Though the Carthusians featured prominently in the early opposition to Henry VIII’s divorce from Katherine of Aragon and the consequent break with Rome, Mount Grace remained relatively untroubled during the first years of the Reformation.

The monks refused to become involved with the Pilgrimage of Grace, the popular rising that broke out in Yorkshire in the autumn of 1536 in reaction to the suppression of the lesser monasteries.

When Mount Grace was eventually suppressed in December 1539 the community were given generous pensions.
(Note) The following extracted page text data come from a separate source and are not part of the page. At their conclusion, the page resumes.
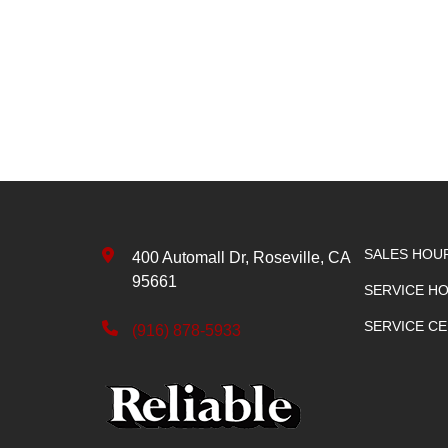
SALES HOU
400 Automall Dr, Roseville, CA
95661
SERVICE H
SERVICE C
(916) 878-5933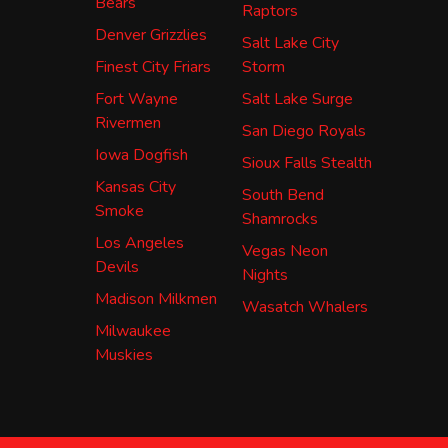
Bears
Raptors
Denver Grizzlies
Salt Lake City
Finest City Friars
Storm
Fort Wayne
Salt Lake Surge
Rivermen
San Diego Royals
Iowa Dogfish
Sioux Falls Stealth
Kansas City
South Bend
Smoke
Shamrocks
Los Angeles
Vegas Neon
Devils
Nights
Madison Milkmen
Wasatch Whalers
Milwaukee
Muskies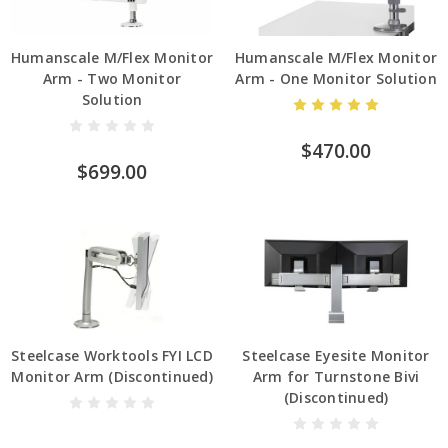
Humanscale M/Flex Monitor
Humanscale M/Flex Monitor
Arm - Two Monitor
Arm - One Monitor Solution
Solution
$470.00
$699.00
Steelcase Worktools FYI LCD
Steelcase Eyesite Monitor
Monitor Arm (Discontinued)
Arm for Turnstone Bivi
(Discontinued)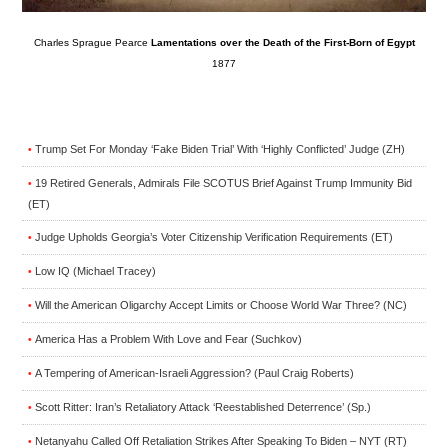
Charles Sprague Pearce
Lamentations over the Death of the First-Born of Egypt
1877
Trump Set For Monday ‘Fake Biden Trial’ With ‘Highly Conflicted’ Judge (ZH)
•
19 Retired Generals, Admirals File SCOTUS Brief Against Trump Immunity Bid
•
(ET)
Judge Upholds Georgia’s Voter Citizenship Verification Requirements (ET)
•
Low IQ (Michael Tracey)
•
Will the American Oligarchy Accept Limits or Choose World War Three? (NC)
•
America Has a Problem With Love and Fear (Suchkov)
•
A Tempering of American-Israeli Aggression? (Paul Craig Roberts)
•
Scott Ritter: Iran’s Retaliatory Attack ‘Reestablished Deterrence’ (Sp.)
•
Netanyahu Called Off Retaliation Strikes After Speaking To Biden – NYT (RT)
•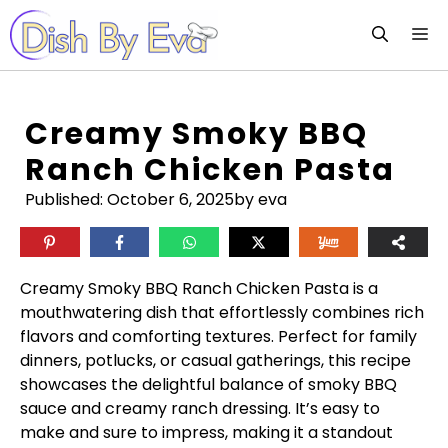
Skip
M
to
content
Creamy Smoky BBQ
Ranch Chicken Pasta
Published:
October 6, 2025
by eva
Creamy Smoky BBQ Ranch Chicken Pasta is a
mouthwatering dish that effortlessly combines rich
flavors and comforting textures. Perfect for family
dinners, potlucks, or casual gatherings, this recipe
showcases the delightful balance of smoky BBQ
sauce and creamy ranch dressing. It’s easy to
make and sure to impress, making it a standout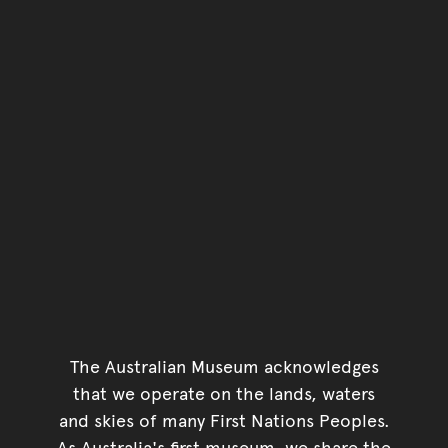
The Australian Museum acknowledges
that we operate on the lands, waters
and skies of many First Nations Peoples.
As Australia's first museum, we share the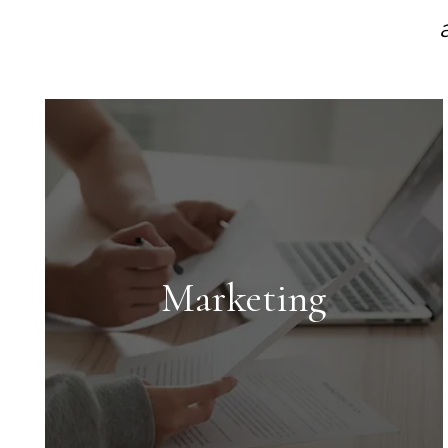
Marketing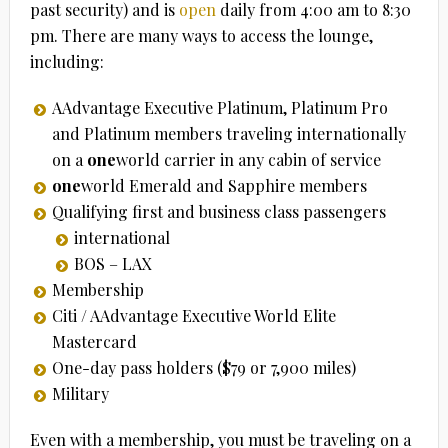
past security) and is
open
daily from 4:00 am to 8:30
pm. There are many ways to access the lounge,
including:
AAdvantage Executive Platinum, Platinum Pro
and Platinum members traveling internationally
on a
one
world carrier in any cabin of service
one
world Emerald and Sapphire members
Qualifying first and business class passengers
international
BOS – LAX
Membership
Citi / AAdvantage Executive World Elite
Mastercard
One-day pass holders ($79 or 7,900 miles)
Military
Even with a membership, you must be traveling on a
The prior was granted the hermitage and chapel of The Mount in nearby Osmotherley, which belonged to the priory.[11] He, with one of his monks and two lay brothers, was to join the charterhouse of Sheen when it was refounded under Mary I in 1555.[12]

After the Suppression

Mount Grace was leased to John Cheney in February 1540, but that lease was bought out by Sir James Strangways of East Harlsey Castle in the following year. Strangways also bought Morton Grange, a nearby farm of Rievaulx Abbey which had been leased to Mount Grace from 1509.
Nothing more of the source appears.